When it comes to health care, though, and decisions that affect the well-being of millions of Americans, immediacy shouldn't guide reforms or drive policy changes. It's prudent to assess research-grabbing headlines by taking a deep breath, maintaining a sense of perspective and not jumping to hasty conclusions.
This perspective is essential when reviewing a study that appeared in the Journal of the American Medical Association (JAMA) and has been garnering attention from the New York Times, Wall Street Journal and other outlets. The study, conducted by researchers at RAND, casts doubts as to whether patient-centered "medical homes" -- a care delivery structure designed to support teams of physicians in actively monitoring patients' health conditions and increasing care coordination -- are actually meeting their goals of improving patient health and generating health system cost savings.

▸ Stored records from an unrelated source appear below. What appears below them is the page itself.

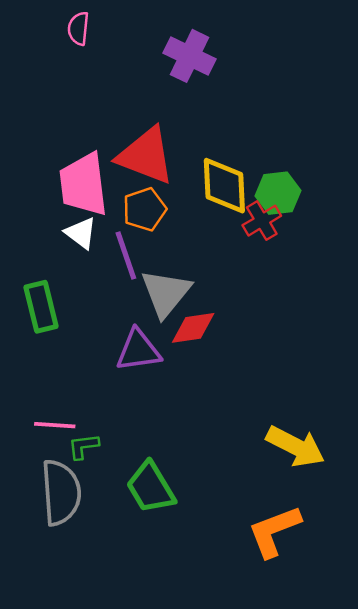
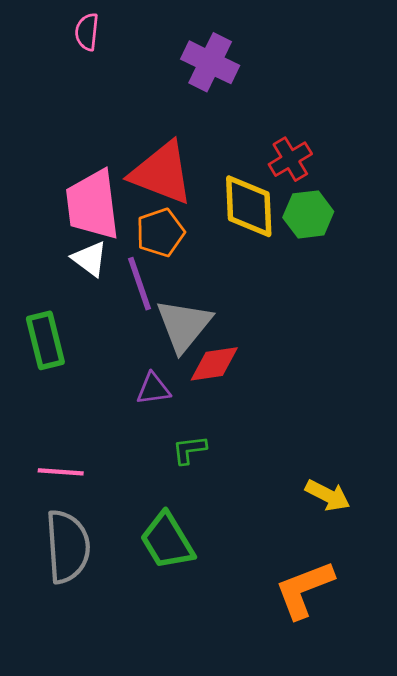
red cross: (262, 221) -> (290, 159), moved
purple triangle: (138, 350) -> (153, 389), size x0.7
green L-shape: (83, 446) -> (189, 450), moved
yellow arrow: (295, 446) -> (328, 495), size x0.7

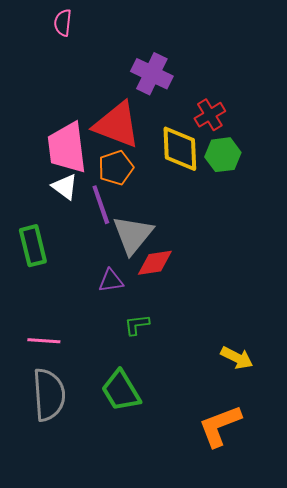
purple cross: (210, 62) -> (152, 74), moved

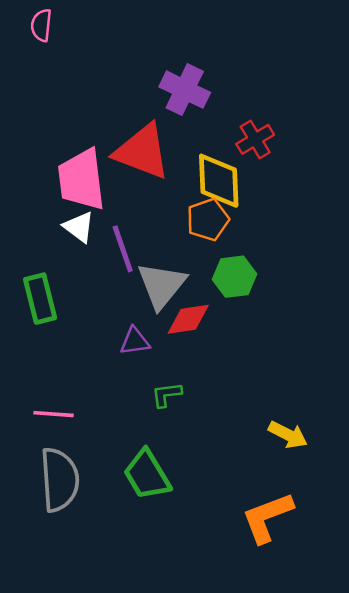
pink semicircle: (63, 23) -> (41, 25), moved
green hexagon: (223, 155) -> (234, 277), moved
orange pentagon: (116, 168) -> (208, 220), moved

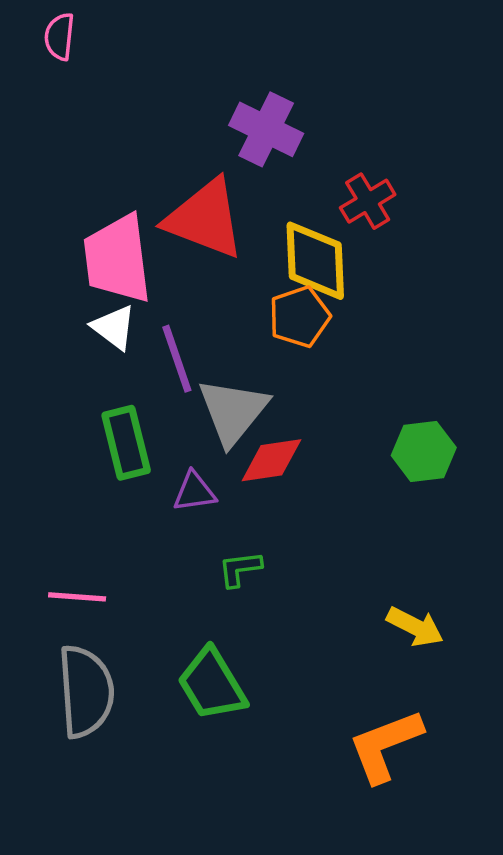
green hexagon: (234, 277) -> (424, 452), moved
green rectangle: (40, 299) -> (126, 443), moved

RAND studied the Southeastern Pennsylvania Chronic Care Initiative, a multi-payer medical home pilot that allowed practices to earn bonus payments for achieving medical home accreditation recognition from the National Committee for Quality Assurance (NCQA).
The authors note that this isn't the only evidence out there. For example, a report released last year by the Patient Centered Primary Care Collaborative, assessing 46 different medical home initiatives throughout the country, found that significant progress is being made in reducing preventable emergency room visits and having patients spend less time in hospital beds. A recent evaluation of the community health teams/medical homes -- in Vermont, another multi-payer initiative found a 19 percent reduction in spending for children and 11 percent for adults with private health insurance.

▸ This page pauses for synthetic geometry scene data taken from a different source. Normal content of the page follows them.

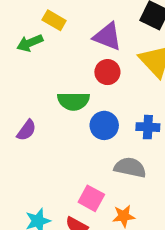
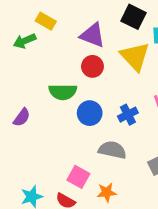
blue cross: (148, 127) -> (128, 115), turned -30

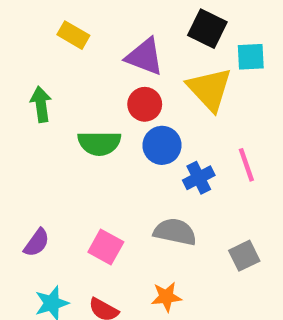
green arrow: (25, 41) -> (41, 104), moved, turned 105
blue circle: (90, 113) -> (162, 145), moved
purple semicircle: (22, 117) -> (37, 243), moved
pink square: (78, 177) -> (106, 247), moved

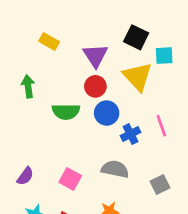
purple triangle: (145, 57) -> (95, 56), turned 36

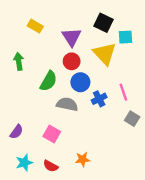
green semicircle: (66, 112) -> (48, 81), turned -60
gray semicircle: (115, 169) -> (67, 104), moved
gray square: (160, 185) -> (132, 119), moved, turned -32

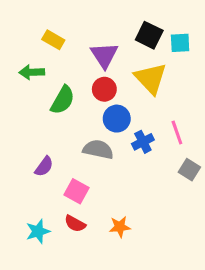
cyan square: (126, 37) -> (180, 43), moved
green arrow: (19, 61) -> (32, 72), moved, turned -84
green semicircle: (48, 81) -> (63, 100), moved
purple semicircle: (17, 132) -> (44, 166), moved
red semicircle: (51, 166) -> (75, 224), moved

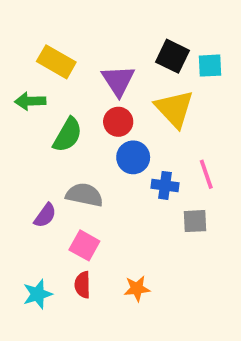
yellow rectangle: (53, 40) -> (56, 62), size x1.4
blue cross: (143, 142) -> (165, 185), turned 35
gray semicircle: (98, 149) -> (84, 195), moved
gray square: (189, 170) -> (195, 221), moved, turned -35
red semicircle: (75, 224) -> (83, 285), turned 60

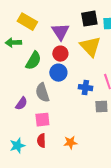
black square: (173, 56) -> (89, 19), turned -36
blue circle: (133, 157) -> (58, 73), moved
gray semicircle: (84, 195) -> (42, 93), turned -120
pink square: (84, 245) -> (42, 120), turned -35

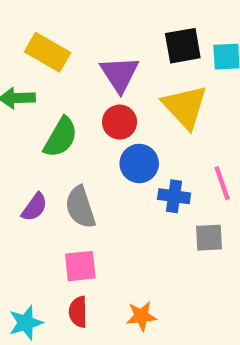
blue circle: (58, 73) -> (139, 163), moved
purple semicircle: (21, 104) -> (34, 207), moved

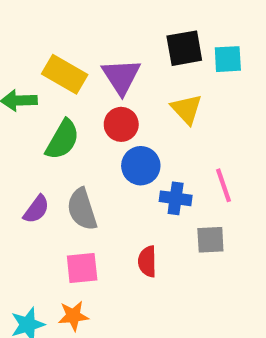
yellow rectangle: (48, 52) -> (65, 74), moved
yellow triangle: (185, 107) -> (186, 109), size x0.7
red semicircle: (78, 312) -> (147, 261), moved
orange star: (141, 316) -> (73, 316), moved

As evidence continues to evolve about which medical homes are more and less successful in improving quality and reducing costs, it will be important to refine the definition of a medical home to maximize the benefits. The Vermont results in particular show that design matters. In addition to encouraging physician practices to attain NCQA medical home status, they also funded community health teams to work with providers to deliver effective prevention and care coordination services -- a hub and spoke model. In recognition of this and other best practices, NCQA has already updated their medical home accreditation requirements from those that were used as the basis for the RAND study.
It's also important to focus on the societal factors that necessitate a transformation in the way we practice medicine. There are three prevailing winds in health care that are converging to form a perfect storm that can't be ignored -- one, the aging of baby boomers is going to drive an escalation in health care utilization; two, the continuing rise in incidences of chronic disease like diabetes, heart disease and cancer pose a severe threat to our society on a number of health and economic levels; and, three, a serious shortage in the number of medical professionals available to treat these increasing demands.

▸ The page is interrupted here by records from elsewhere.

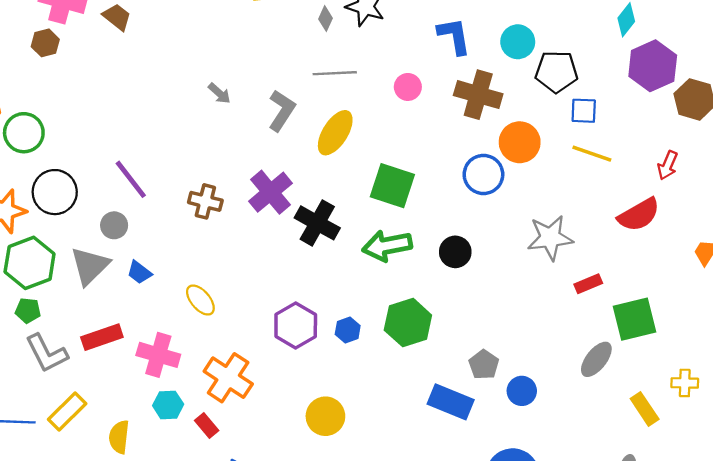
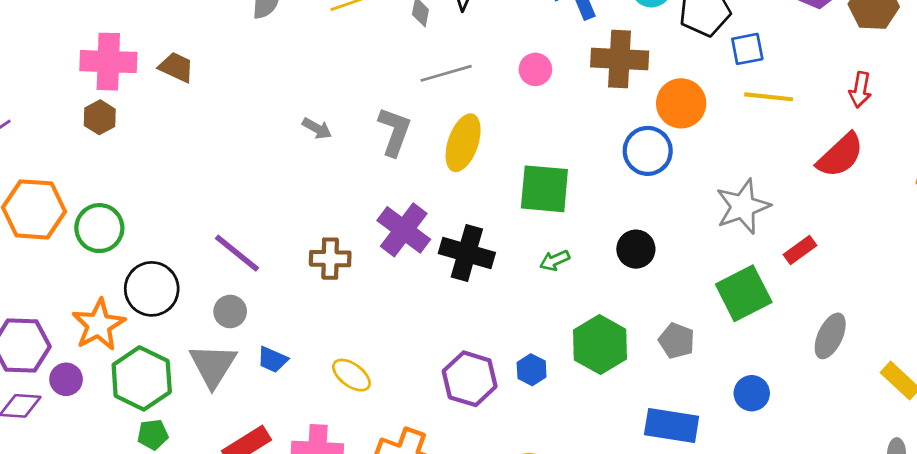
green arrow: (387, 246) -> (555, 260), size x0.5
green square: (635, 319) -> (744, 293), moved
gray pentagon: (484, 365) -> (677, 341), moved

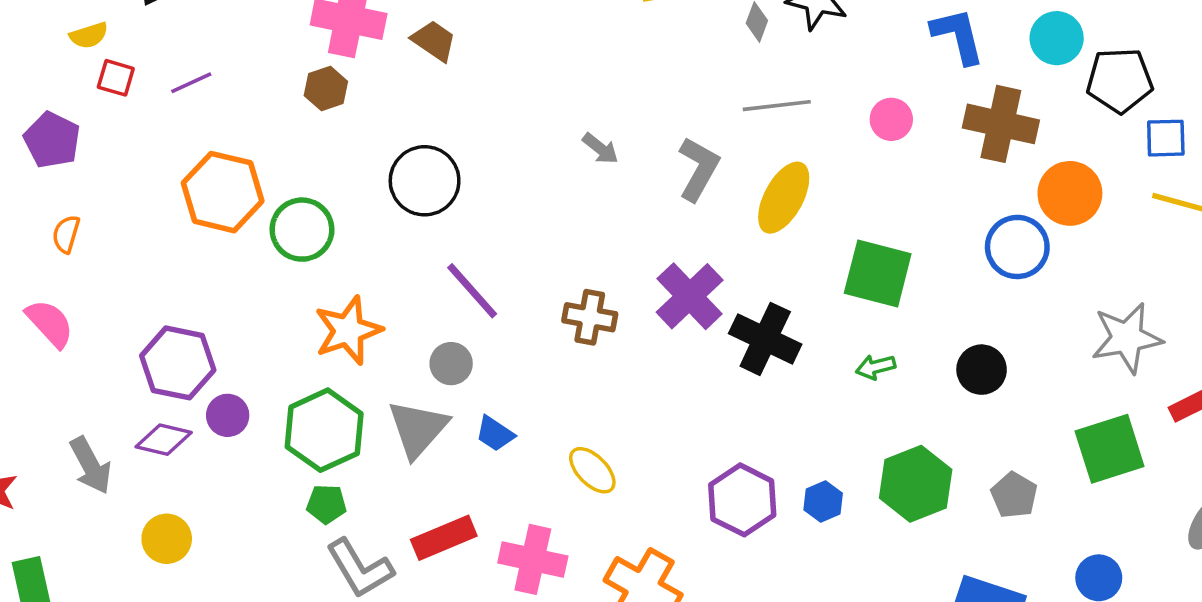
black circle: (152, 289) -> (425, 181), moved
orange star: (99, 325) -> (348, 330), moved

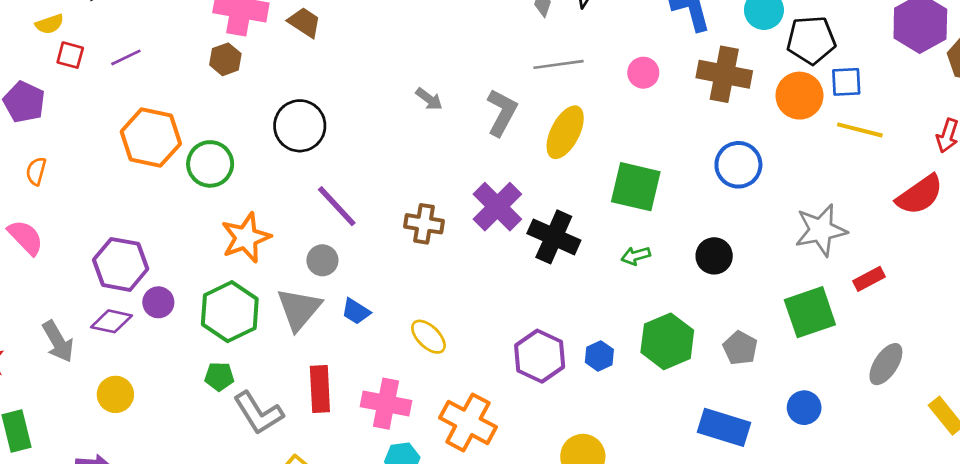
orange circle: (1070, 193) -> (799, 96), moved
green pentagon: (326, 504) -> (219, 376), moved
red rectangle: (444, 538) -> (320, 389), turned -69

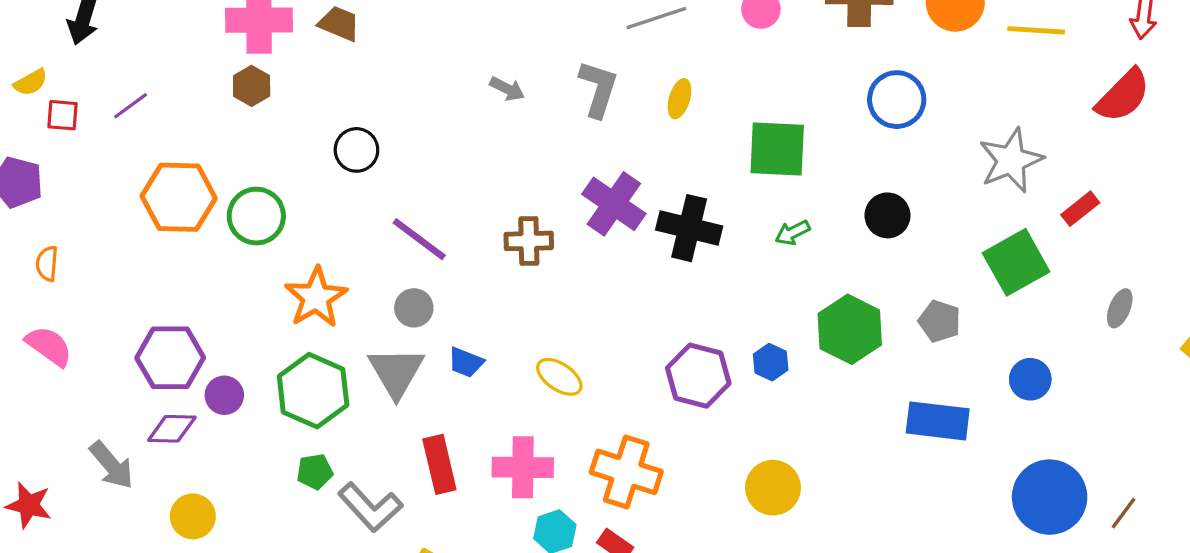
black circle: (300, 126) -> (356, 150), size x0.7
yellow ellipse: (565, 132) -> (679, 99), size x0.6
gray ellipse: (886, 364) -> (1120, 308), size x0.7

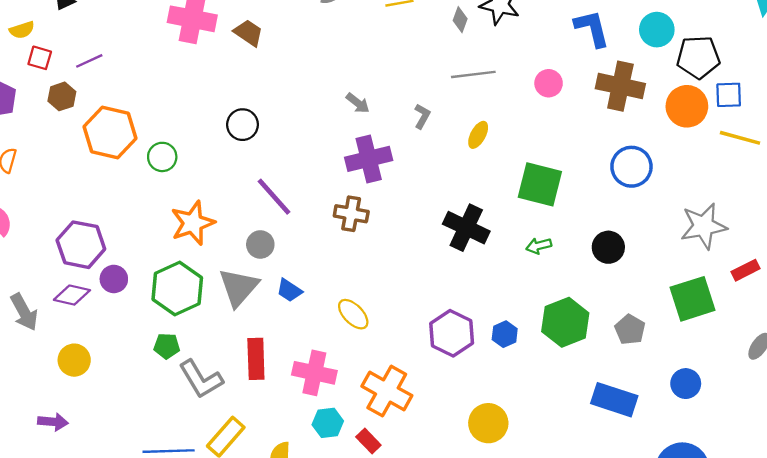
brown hexagon: (252, 86) -> (62, 96), moved
gray L-shape: (598, 89) -> (422, 116), size x0.6
purple cross: (614, 204) -> (369, 159), moved, turned 30
green circle: (256, 216) -> (162, 157), size x0.7

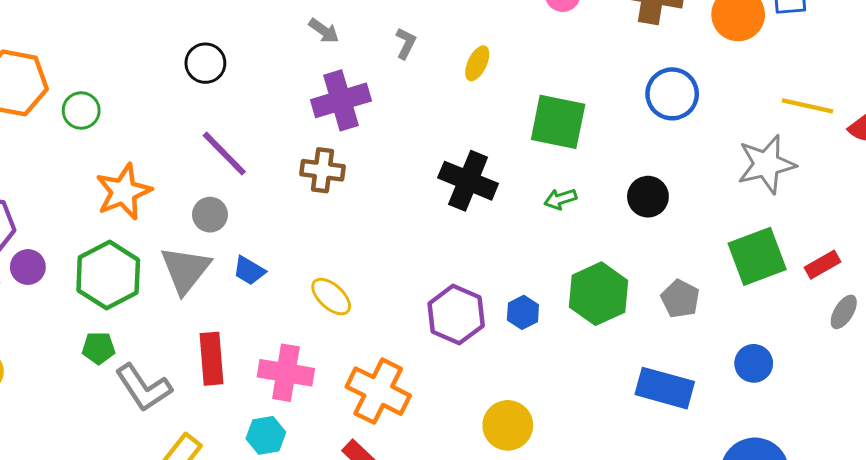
black circle: (243, 125) -> (205, 63), moved
yellow line: (740, 138) -> (807, 106), moved
red rectangle: (746, 270) -> (822, 265), moved
cyan hexagon: (328, 423) -> (266, 435), moved

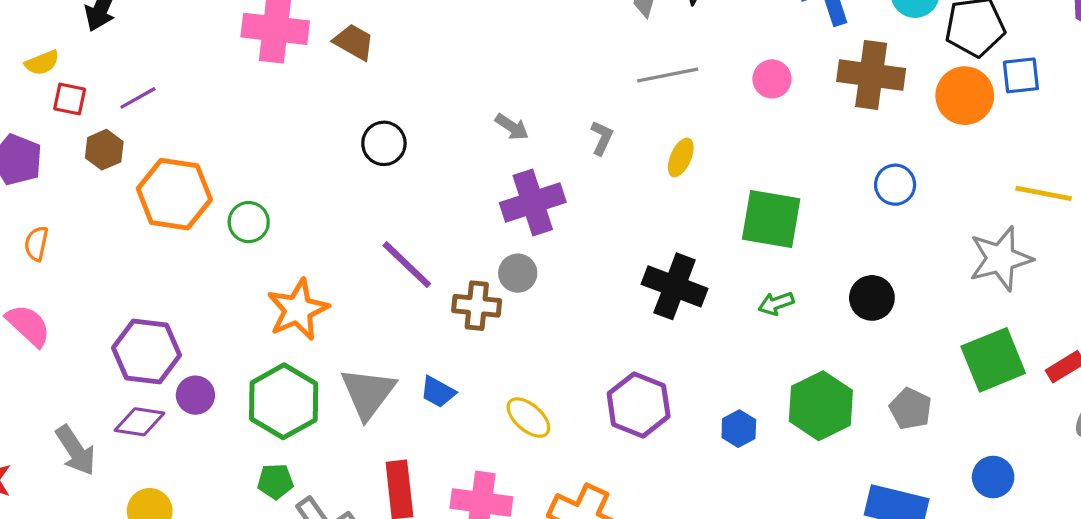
black circle: (205, 63) -> (384, 143), moved
blue circle: (672, 94) -> (895, 185), size x0.7
brown cross: (322, 170) -> (477, 306), moved
gray circle: (210, 215) -> (518, 273), moved
purple hexagon: (456, 315) -> (639, 405), moved

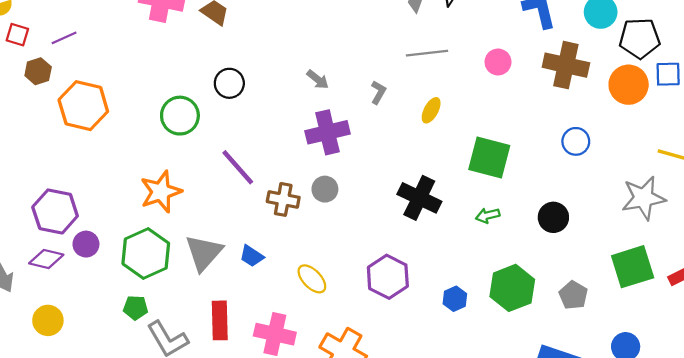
green circle: (249, 222) -> (180, 116), moved, size x1.4
gray circle: (518, 273) -> (325, 189), moved

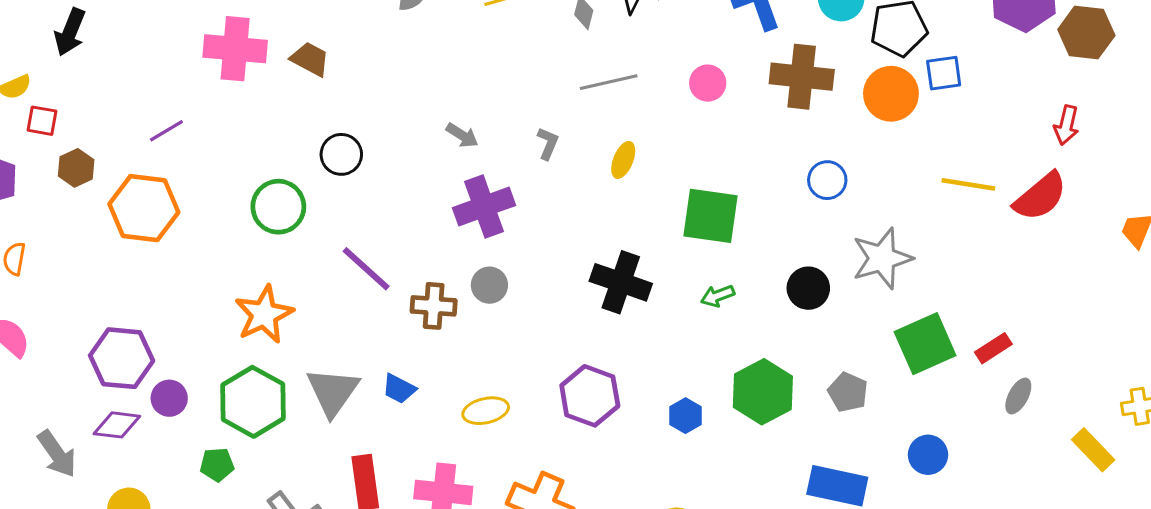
purple line: (64, 38) -> (166, 131), moved
gray star: (643, 198) -> (882, 258), moved
yellow ellipse: (312, 279) -> (486, 411), turned -52
green pentagon: (135, 308) -> (217, 465), moved

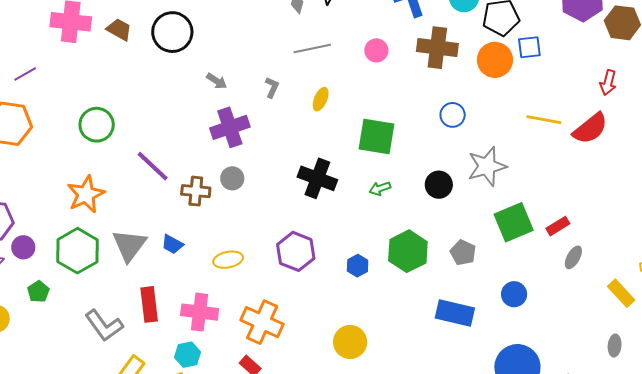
black circle: (341, 154) -> (172, 32), moved, size x1.5
green pentagon: (217, 465) -> (38, 292), moved, turned -30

The only answer to this situation is to find a better ways of keeping people healthy, warding off chronic illness and its symptoms and avoiding expensive, preventable emergency room usage and hospitalizations. That requires looking at patients holistically, which is precisely why the patient-centered medical home model makes sense. Rather than wait for patients to come through the door with urgent health problems, providers in the medical home are given tools that allow them to monitor and proactively engage with their chronically ill patients on a regular basis, so that they can balance the many needs of patients with multiple chronic conditions and prioritize prevention issues by encouraging patient self-management.
There's no question that more research needs to be done and it will take time to assess how the medical home concept should be improved to achieve optimal results. But that's why you don't overreact to a single less-than-positive report; you learn from it. Medical homes are on the right track here in addressing America's daunting health care challenges. The key is to continue improving by staying on course, learning and evolving.